Eggers book? Wow. every review is on point. Fuuuuuuuck but so close it seems. Only character i felt tied to at the end was Ty. Design by Eggers? probably, happy with it? I am.
One last book from the travel binge of checking them out from the library: Wireless... the collection of Stross short stories... we'll see if i get through that any time soon.
Still hoping for the Oliver Sacks autobiography to become available on the library. Been waiting a while now. but patient because the books sounds as amazing as his life.
I was fading fast earlier. Now? starting to wake up. Bad sign for sleeping. But hey. East coast time. Gotta sort that shit out before hitting the training plan.
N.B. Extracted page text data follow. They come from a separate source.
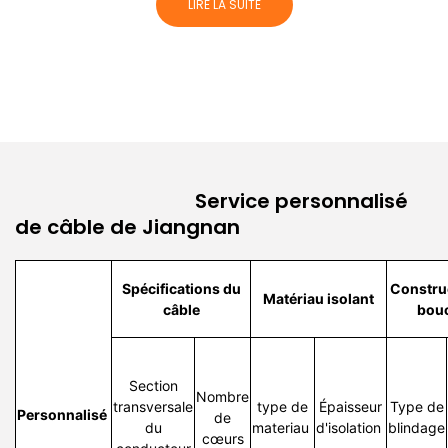
LIRE LA SUITE
Service personnalisé
de câble de Jiangnan
Spécifications du
Constru
Matériau isolant
câble
bouc
Section
Nombre
transversale
type de
Épaisseur
Type de
Personnalisé
de
du
materiau
d'isolation
blindage
cœurs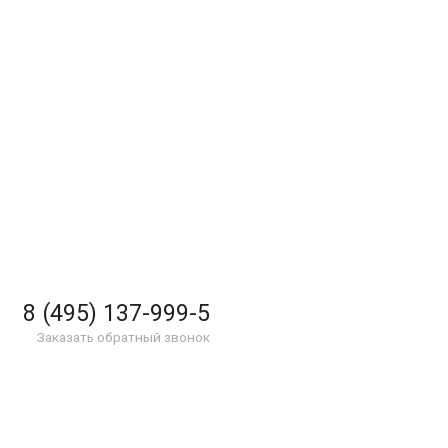
8 (495) 137-999-5
Заказать обратный звонок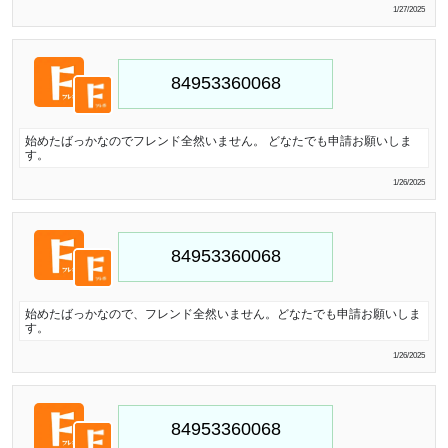
1/27/2025
始めたばっかなのでフレンド全然いません。 どなたでも申請お願いしま
す。
1/26/2025
始めたばっかなので、フレンド全然いません。どなたでも申請お願いしま
す。
1/26/2025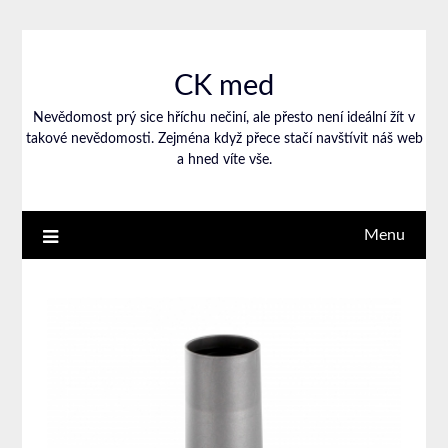
CK med
Nevědomost prý sice hříchu nečiní, ale přesto není ideální žít v
takové nevědomosti. Zejména když přece stačí navštívit náš web
a hned víte vše.
Menu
off target, on tangent, whats new...
in honestly GeWilli...
really wanted to talk about what Gabby posted the other day. how deeply it resonated. How much i can relate to the darkness and having no control. But then for me, part of what pulled me out most of the way was pushing through when it felt like i was faking it, that was therapy, it worked, it helped and the constant "i'm doing this because it IS fun" even if it felt hollow and untrue, really was true and while it didn't feel true in the moment it was true over all and looking back it was absolutely true.
I am okay with never being able to come close to the magic someone gave me that one year where I was actually racing with Mottram. That magic didn't come from me and it was fleeting and is gone, but i was touched by it and am so grateful for it.
Perspective is born from patience.
Progress is determination, planning combined with patience and trust.
Progress I've been making. That's enough to fortify the determination and calm the patience. Now if i can just get through the financial aid application w/o breaking down in my normal incapacitating panic attacks that will be a victory. That's tomorrow's challenge, tonight's is to sleep.